Turkish Islamist columnist Abdurrahman Dilipak has told viewers that, having been voted in as president in 2015 and brought the country to an executive presidential system last year, Turkish President Recep Tayyip Erdoğan has earned the title of Caliph.
The title was originally bestowed on the successors to the Muslim Prophet Muhammad, and caliphs were considered the rightful leaders of the Muslim people. Over centuries the title has been claimed by political leaders of Muslim territories, sometimes in parallel to one another. The title was claimed Ottoman Sultan Murad I in 1517 and held by his successors until after the collapse of the Ottoman Empire in the early 20th century.
Mustafa Kemal Atatürk, the founder of the Turkish Republic, abolished the Ottoman Caliphate in 1924. However, Dilipak argued on fundamentalist Islamist news outlet Yeni Akit’s programme “Deep Truths”, the secular leader’s abolition of the position was not valid.
“With the advent of the presidential system, the Caliphate now rests with President Erdoğan,” Dilipak said.

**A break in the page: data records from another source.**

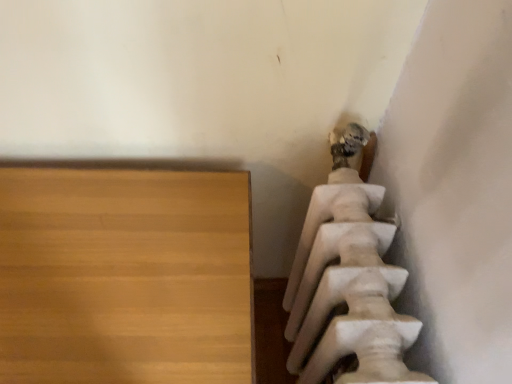 Question: Could you tell me if light brown wood table at lower left is turned towards white marble statue at upper right?

Choices:
 (A) yes
 (B) no

Answer: (B)

Question: Is white marble statue at upper right at the back of light brown wood table at lower left?

Choices:
 (A) no
 (B) yes

Answer: (A)

Question: Is light brown wood table at lower left thinner than white marble statue at upper right?

Choices:
 (A) yes
 (B) no

Answer: (B)

Question: From a real-world perspective, is light brown wood table at lower left below white marble statue at upper right?

Choices:
 (A) no
 (B) yes

Answer: (B)

Question: Is light brown wood table at lower left positioned beyond the bounds of white marble statue at upper right?

Choices:
 (A) yes
 (B) no

Answer: (A)

Question: Is white marble statue at upper right located within light brown wood table at lower left?

Choices:
 (A) no
 (B) yes

Answer: (A)

Question: Is white marble statue at upper right bigger than light brown wood table at lower left?

Choices:
 (A) no
 (B) yes

Answer: (A)

Question: Is white marble statue at upper right facing towards light brown wood table at lower left?

Choices:
 (A) yes
 (B) no

Answer: (A)

Question: Is white marble statue at upper right far from light brown wood table at lower left?

Choices:
 (A) yes
 (B) no

Answer: (B)

Question: From a real-world perspective, does white marble statue at upper right stand above light brown wood table at lower left?

Choices:
 (A) no
 (B) yes

Answer: (B)

Question: Is white marble statue at upper right further to the viewer compared to light brown wood table at lower left?

Choices:
 (A) yes
 (B) no

Answer: (B)

Question: Is white marble statue at upper right oriented away from light brown wood table at lower left?

Choices:
 (A) no
 (B) yes

Answer: (A)

Question: Is light brown wood table at lower left wider or thinner than white marble statue at upper right?

Choices:
 (A) thin
 (B) wide

Answer: (B) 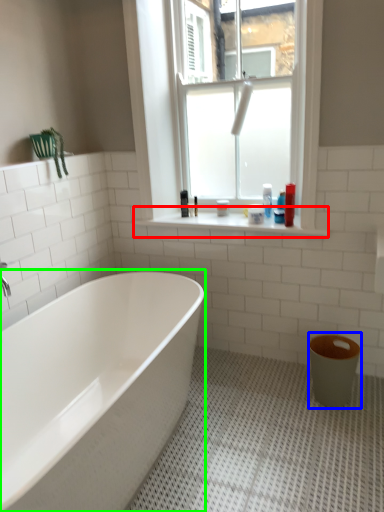 Question: Which object is positioned farthest from window sill (highlighted by a red box)? Select from toilet bowl (highlighted by a blue box) and bathtub (highlighted by a green box).

Choices:
 (A) toilet bowl
 (B) bathtub

Answer: (B) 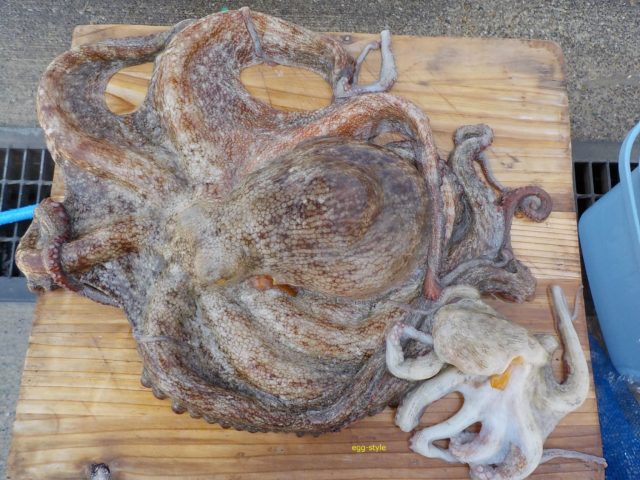 In order to click on knot in wood in this screenshot , I will do `click(98, 469)`. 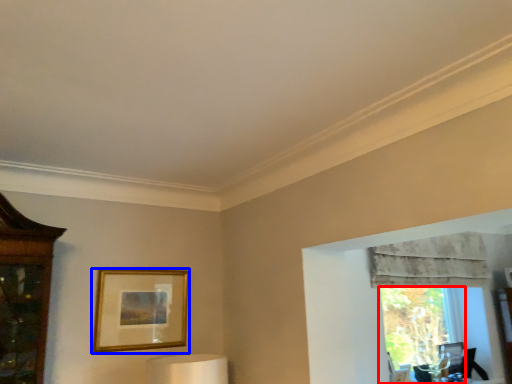 Question: Among these objects, which one is nearest to the camera, window (highlighted by a red box) or picture frame (highlighted by a blue box)?

Choices:
 (A) window
 (B) picture frame

Answer: (B)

Dilipak is well-known in Turkey for making provocative statements deemed offensive by Turkish secularists. His declarations about Erdoğan’s potential role as caliph are a long-running favourite: te columnist argued that Erdoğan would ascend to the caliphate if elected before the presidential election in 2015, and argued the same before the constitutional referendum that paved the way for the presidential system in 2017.